For sure, March 11 was a stunning news day. First, the WHO finally declared COVID-19 a global pandemic. Second, the NBA suspended all future games after a player tested positive for COVID-19. Third, Oscar-winning actor Tom Hanks and his wife Rita Wilson said that they tested positive for COVID-19 and would quarantine themselves in Australia. And fourth, President Trump put in place restrictions on foreign travel to Europe as COVID-19 related problems escalated overseas. Suddenly, COVID-19 was everywhere: sports, entertainment and travel and considered a new disease for which most people likely had no immunity.
The next morning, it was evident that a U.S. recession had begun. At 11:45 a.m. on March 12, the Big 10 Men’s Basketball Tournament game between Michigan and Rutgers was cancelled, even as players warmed up on the court. And later that day the NCAA canceled both the men’s and women’s college basketball tournaments, known as March Madness. In an instant, March Sadness commenced…and the devasting economic repercussions from COVID-19 ensued.
Because of greater data collection and advanced information technologies, today’s dismal scientists can scrutinize high-frequency statistics that were previously unavailable. The charts below show several metrics that are released daily (and one weekly) that clearly show that around March 12―noted here as the beginning of March Sadness―the economy collapsed. With growing fears and uncertainty about COVID-19, lockdown orders from government authorities, and new protocols for business operations causing many to shutter, consumers and businesses withdrew from normal economic engagement. Lesson: Pay attention to global forces and their impact on high-frequency consumer and business information.

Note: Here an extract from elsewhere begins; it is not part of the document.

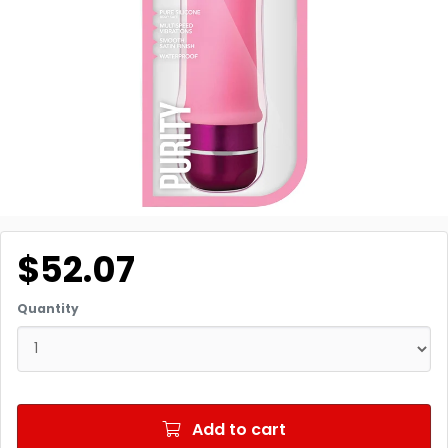
$52.07
Quantity
Add to cart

All these “lessons learned” highlight the importance of the consumer in helping to detect turning points in economic growth. Consumer spending accounts for nearly 70% of U.S. GDP. Consumer confidence is key to understanding expectations that may drive growth. And consumer behavior (and confidence and spending) can change quickly, especially when uncertainty escalates.
Right now, we live in highly uncertain times. There is uncertainty about the virus, uncertainty about business reopenings, uncertainty about the efficacy of proposed and enacted policy solutions, and uncertainty about consumer behavior. Consequently, I am going to continue to closely monitor high-frequency indicators like those shown above for signals about future economic growth. It’s true: you can observe a lot just by watching. You can also learn a lot.